A Napoli è vietato morire a Natale e Capodanno
Era la vigilia di Natale e Napoli brillava di luci. Le strade di San Gregorio Armeno erano gremite di turisti intenti a scegliere statuine per il presepe, mentre l’odore di sfogliatelle e pizze fritte si mescolava all’aria fresca del Vesuvio.
In un quartiere popolare, però, la magia del Natale si scontrava con la realtà: un impresario funebre raccontava ai vicini che “a Napoli è vietato morire a Natale e Capodanno”. Non era una battuta, ma il paradosso di una burocrazia che chiude gli uffici proprio nei giorni più delicati.

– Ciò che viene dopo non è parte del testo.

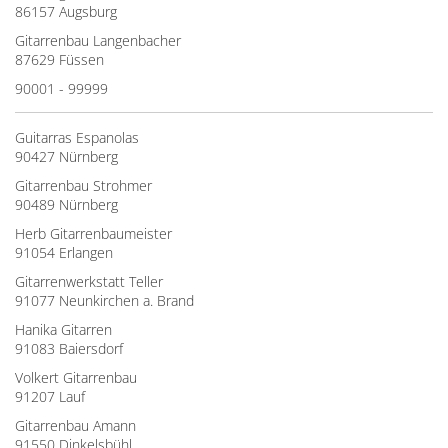
86157 Augsburg
Gitarrenbau Langenbacher
87629 Füssen
90001 - 99999
Guitarras Espanolas
90427 Nürnberg
Gitarrenbau Strohmer
90489 Nürnberg
Herb Gitarrenbaumeister
91054 Erlangen
Gitarrenwerkstatt Teller
91077 Neunkirchen a. Brand
Hanika Gitarren
91083 Baiersdorf
Volkert Gitarrenbau
91207 Lauf
Gitarrenbau Amann
91550 Dinkelsbühl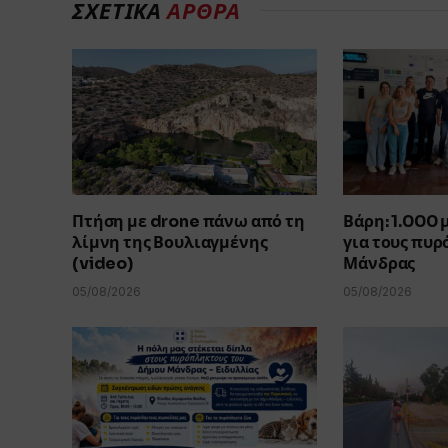
ΣΧΕΤΙΚΑ
ΑΡΘΡΑ
Πτήση με drone πάνω από τη
Βάρη: 1.000
λίμνη της Βουλιαγμένης
για τους πυρ
(video)
Μάνδρας
05/08/2026
05/08/2026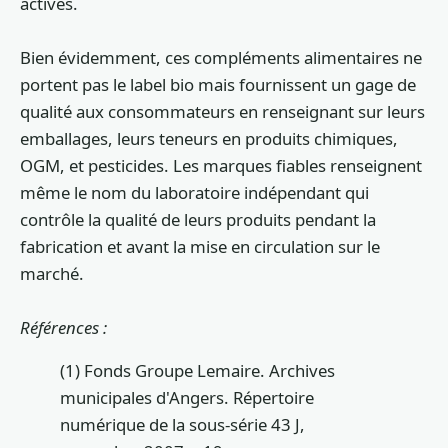
actives.
Bien évidemment, ces compléments alimentaires ne
portent pas le label bio mais fournissent un gage de
qualité aux consommateurs en renseignant sur leurs
emballages, leurs teneurs en produits chimiques,
OGM, et pesticides. Les marques fiables renseignent
même le nom du laboratoire indépendant qui
contrôle la qualité de leurs produits pendant la
fabrication et avant la mise en circulation sur le
marché.
Références :
(1) Fonds Groupe Lemaire. Archives
municipales d'Angers. Répertoire
numérique de la sous-série 43 J,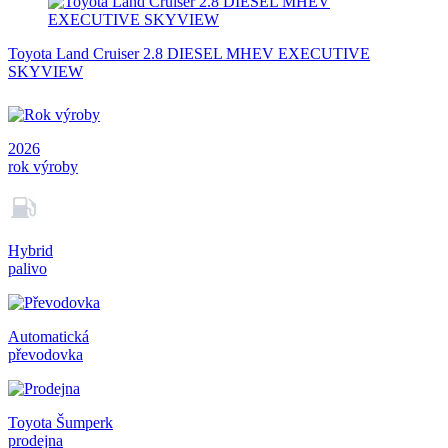
Toyota Land Cruiser 2.8 DIESEL MHEV EXECUTIVE
SKYVIEW
2026
rok výroby
Hybrid
palivo
Automatická
převodovka
Toyota Šumperk
prodejna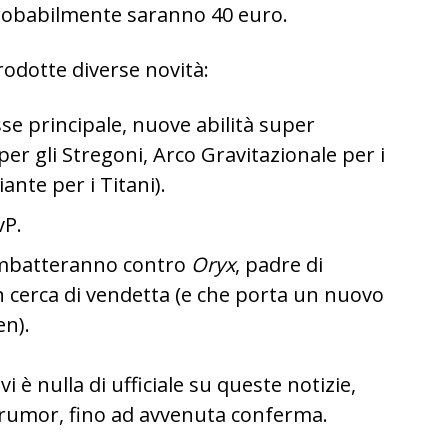
 probabilmente saranno 40 euro.
odotte diverse novità:
sse principale, nuove abilità super
er gli Stregoni, Arco Gravitazionale per i
nte per i Titani).
vP.
combatteranno contro
Oryx
, padre di
 cerca di vendetta (e che porta un nuovo
en).
è nulla di ufficiale su queste notizie,
i rumor, fino ad avvenuta conferma.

La notizia correva di bocca in bocca, tra un brindisi e una tombola, diventando quasi una leggenda urbana. “Meglio vivere ancora un giorno, almeno fino al 26”, scherzava qualcuno, cercando di alleggerire il peso di quella verità.
Così, tra presepi, luminarie e canzoni di Natale, la città viveva il suo ennesimo contrasto: la bellezza delle tradizioni e l’assurdità delle regole. E Napoli, come sempre, riusciva a trasformare anche la cronaca più amara in un racconto che profumava di umanità e ironia.